You can check Aquabid.. there are a couple Canadian sellers on there, I don't know about the quality of their fish though. You could also look on www.ibcbettas.org to see if there is an IBC chapter around you with local breeders. 

I know Betta Slave lives in Canada (not sure what Province, etc) but she knows at least one breeder she may be able to put you in touch with.


----------



## Betta Slave (Dec 8, 2009)

Yep, I will PM you, Captain Bubbles.


----------



## Jooleeah (Feb 20, 2010)

me too 
seriously all i got is petsmart, wich only carries blue and red and the occasional blue with red. And big als but all the good guys are gone by the time i get there


----------



## Betta Slave (Dec 8, 2009)

The bettas at Big Al's near my place are plentiful... 6 shelves of 'em and a whole compartment of them under the desk. The dragons are over-priced though. But still, they have some gorgeous CT's, there was a white/cellophane VT boy I saw last time (hehehe.... :twisted and some turquoise/white marbles too. And a dragon-y dal.


----------



## Jooleeah (Feb 20, 2010)

luckyy, we have like...2 shelves and they throw some in with the tetras that do a huge number on their fins. I rescued Dorito from a tetra tank 
i was going to get a dragon once but they were like 14 bucks D: and they were all unusually tiny.


----------



## doggyhog (Apr 30, 2009)

Here's a Canadian Aquabid seller..

http://www.aquabid.com/cgi-bin/auction/auction.cgi?disp&viewseller&Canadabettas


----------



## AquaWarrior (Jul 13, 2010)

i'v never seen a dragontail in my life i would love too though


----------



## Betta Slave (Dec 8, 2009)

^^^ The boy in my avvie is a dragon.  Only I think you mean dragon color, not tail. :wink:

@Jooleeah, the male dragons in my Big Al's are 30 bucks and the females are 20. You are lucky o.o Fourteen is a good price compared to the prices here!


----------



## ChoclateBetta (Jul 22, 2012)

My petco keeps healthy Bettas good food clear water some sick but there Betta fish are from Thailand the cups they can not see each other surface access and they are not stacked on each other unfortuntly that is were the "Betta Tanks" are Pet smart smaller bowls worse staff cups stacked on top.My LFS closed they said plants were bad for tanks and produce waste and consume O2. i thought digging this thread up was a good idea because the good points the OP and others made.


----------



## Pilot00 (Jul 24, 2012)

Jooleeah said:


> luckyy, we have like...2 shelves and they throw some in with the tetras that do a huge number on their fins. I rescued Dorito from a tetra tank
> i was going to get a dragon once but they were like 14 bucks D: and they were all unusually tiny.

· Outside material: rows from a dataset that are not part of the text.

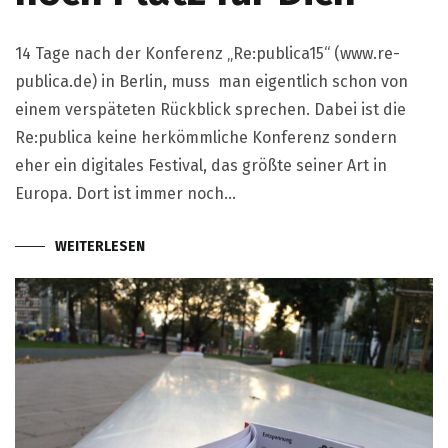
14 Tage nach der Konferenz „Re:publica15“ (www.re-
publica.de) in Berlin, muss man eigentlich schon von
einem verspäteten Rückblick sprechen. Dabei ist die
Re:publica keine herkömmliche Konferenz sondern
eher ein digitales Festival, das größte seiner Art in
Europa. Dort ist immer noch…
WEITERLESEN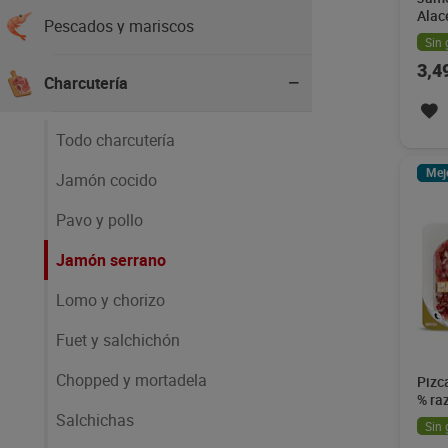
Alac
Pescados y mariscos
Sin 
3,4
Charcutería
Todo charcutería
Mej
Jamón cocido
Pavo y pollo
Jamón serrano
Lomo y chorizo
Fuet y salchichón
Chopped y mortadela
Pizc
% ra
Alac
Salchichas
Sin 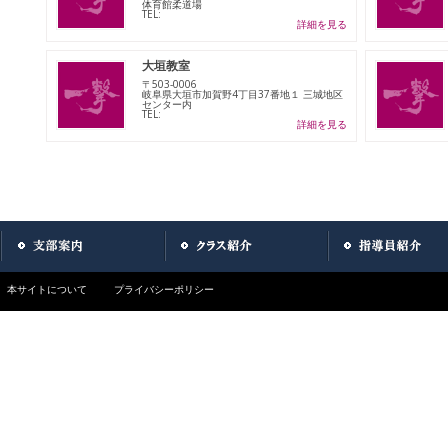
体育館柔道場
TEL:
詳細を見る
大垣教室
〒503-0006
岐阜県大垣市加賀野4丁目37番地１ 三城地区
センター内
TEL:
詳細を見る
本サイトについて
プライバシーポリシー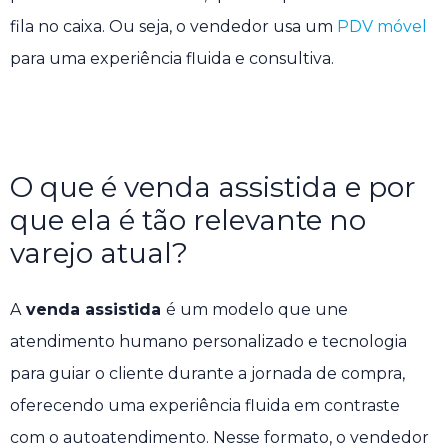
fila no caixa. Ou seja, o vendedor usa um
PDV móvel
para uma experiência fluida e consultiva.
O que é venda assistida e por
que ela é tão relevante no
varejo atual?
A
venda assistida
é um modelo que une
atendimento humano personalizado e tecnologia
para guiar o cliente durante a jornada de compra,
oferecendo uma experiência fluida em contraste
com o autoatendimento. Nesse formato, o vendedor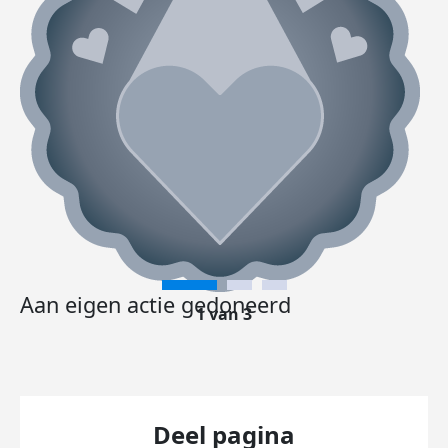
Aan eigen actie gedoneerd
1 van 3
Deel pagina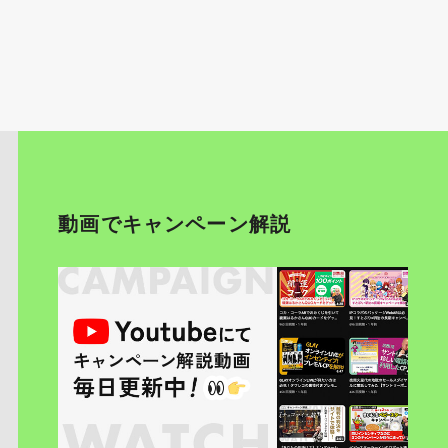
動画でキャンペーン解説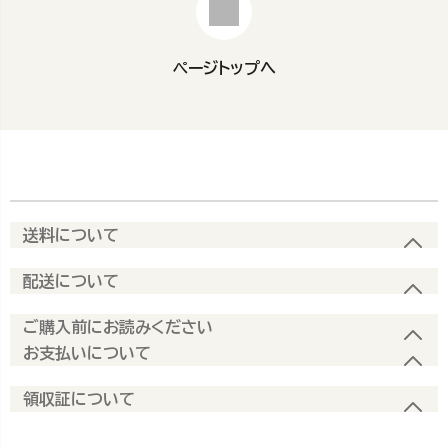
ページトップへ
送料について
配送について
ご購入前にお読みください
お支払いについて
領収証について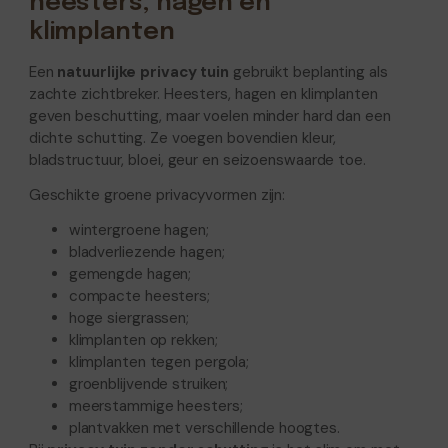
heesters, hagen en
klimplanten
Een
natuurlijke privacy tuin
gebruikt beplanting als
zachte zichtbreker. Heesters, hagen en klimplanten
geven beschutting, maar voelen minder hard dan een
dichte schutting. Ze voegen bovendien kleur,
bladstructuur, bloei, geur en seizoenswaarde toe.
Geschikte groene privacyvormen zijn:
wintergroene hagen;
bladverliezende hagen;
gemengde hagen;
compacte heesters;
hoge siergrassen;
klimplanten op rekken;
klimplanten tegen pergola;
groenblijvende struiken;
meerstammige heesters;
plantvakken met verschillende hoogtes.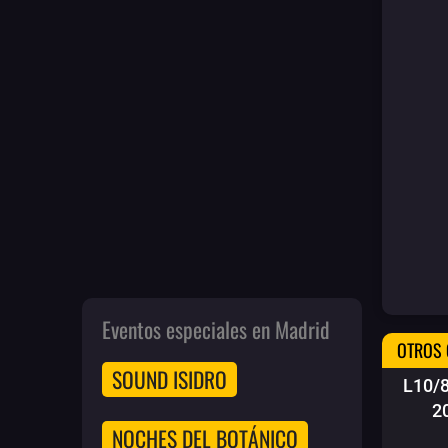
Eventos especiales en Madrid
OTROS 
SOUND ISIDRO
L10/
2
NOCHES DEL BOTÁNICO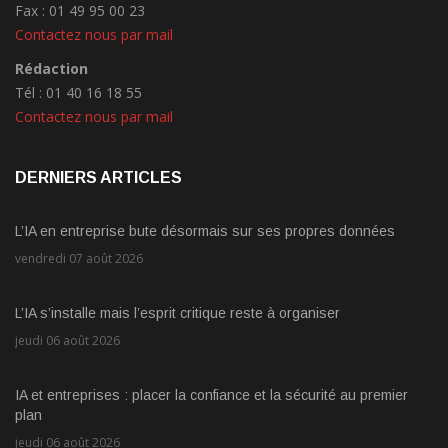
Fax : 01 49 95 00 23
Contactez nous par mail
Rédaction
Tél : 01 40 16 18 55
Contactez nous par mail
DERNIERS ARTICLES
L’IA en entreprise bute désormais sur ses propres données
vendredi 07 août 2026
L’IA s’installe mais l’esprit critique reste à organiser
jeudi 06 août 2026
IA et entreprises : placer la confiance et la sécurité au premier
plan
jeudi 06 août 2026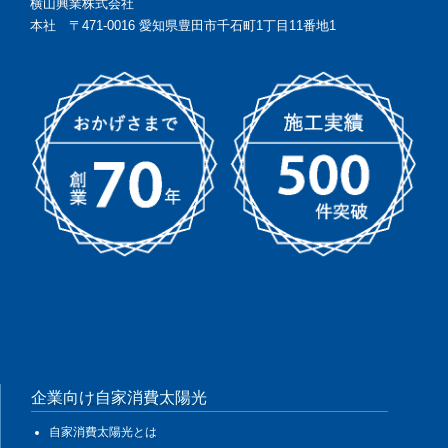
横山興業株式会社
本社 〒471-0016 愛知県豊田市千石町1丁目11番地1
企業向け自家消費太陽光
自家消費太陽光とは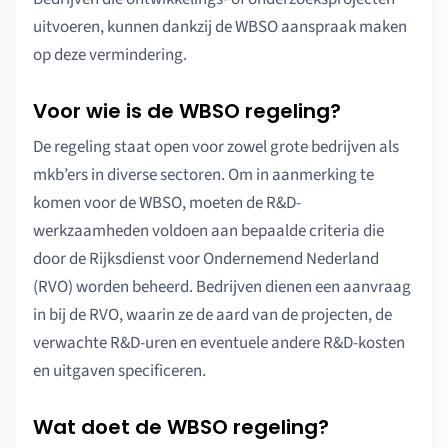
uitvoeren, kunnen dankzij de WBSO aanspraak maken
op deze vermindering.
Voor wie is de WBSO regeling?
De regeling staat open voor zowel grote bedrijven als
mkb’ers in diverse sectoren. Om in aanmerking te
komen voor de WBSO, moeten de R&D-
werkzaamheden voldoen aan bepaalde criteria die
door de Rijksdienst voor Ondernemend Nederland
(RVO) worden beheerd. Bedrijven dienen een aanvraag
in bij de RVO, waarin ze de aard van de projecten, de
verwachte R&D-uren en eventuele andere R&D-kosten
en uitgaven specificeren.
Wat doet de WBSO regeling?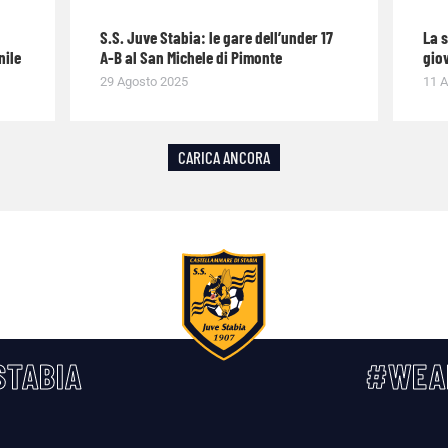
S.S. Juve Stabia: le gare dell’under 17
La 
nile
A-B al San Michele di Pimonte
giov
29 Agosto 2025
11 A
CARICA ANCORA
TABIA
#WEA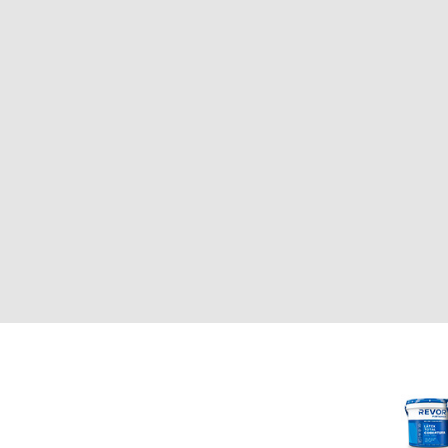
CLIENTE
REVOR
Nosotros
000
Política de uso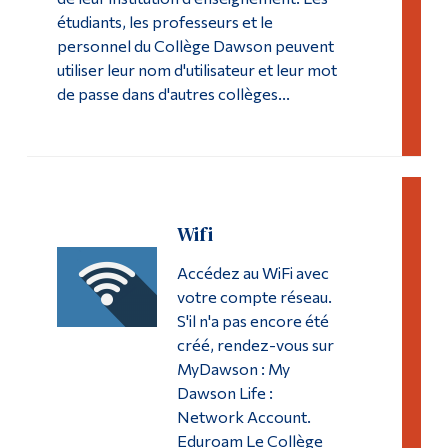
Studio multimédia
étudiants, les professeurs et le
Diplômé·es et visiteur·euses
personnel du Collège Dawson peuvent
utiliser leur nom d'utilisateur et leur mot
de passe dans d'autres collèges...
Wifi
Accédez au WiFi avec
votre compte réseau.
S'il n'a pas encore été
créé, rendez-vous sur
MyDawson : My
Dawson Life :
Network Account.
Eduroam Le Collège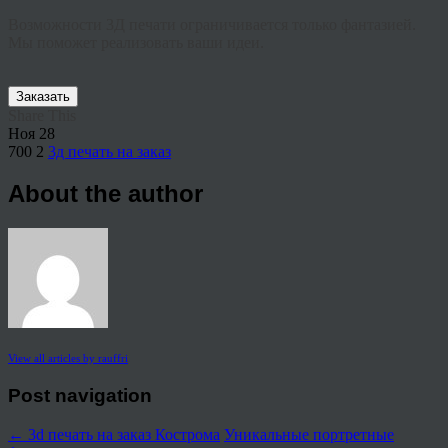
Возможности 3Д печати ограничивается только фантазией.
Мы поможет реализовать ваши идеи.
Заказать
Share This
Ноя
28
700
2
3д печать на заказ
About the author
View all articles by rauffri
Post navigation
←
3d печать на заказ Кострома
Уникальные портретные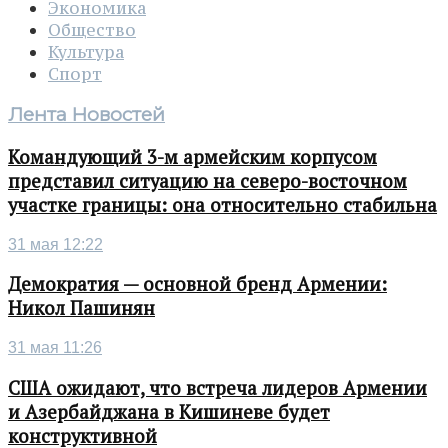
Экономика
Общество
Культура
Спорт
Лента Новостей
Командующий 3-м армейским корпусом
представил ситуацию на северо-восточном
участке границы: она относительно стабильна
31 мая 12:22
Демократия — основной бренд Армении:
Никол Пашинян
31 мая 11:26
США ожидают, что встреча лидеров Армении
и Азербайджана в Кишиневе будет
конструктивной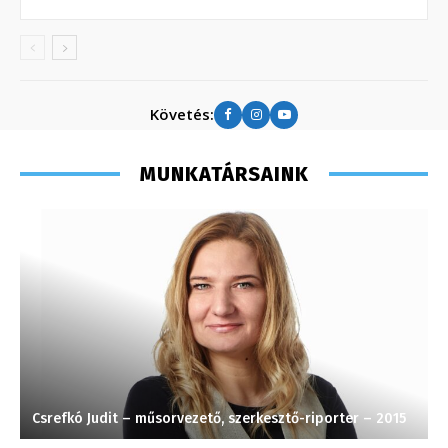
Követés:
MUNKATÁRSAINK
Csrefkó Judit – műsorvezető, szerkesztő-riporter – 2015
M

I thought tetras were supposed to be good roommates to bettas. What subspecies and what tank g (roughly) are we talking about?


----------



## ChoclateBetta (Jul 22, 2012)

Pilot00 said:


> I thought tetras were supposed to be good roommates to bettas. What subspecies and what tank g (roughly) are we talking about?


Terrible probably Neon tetras they are fin nippers.


----------



## Pilot00 (Jul 24, 2012)

ChoclateBetta said:


> Terrible probably Neon tetras they are fin nippers.


Yes they are but my experience shows that if kept in a school of 10+ they stop that like permanently.
Also space is important. Most species fin nip when they feel endangered. Big schools and large space makes them feel more at rest and stop that behavior.


----------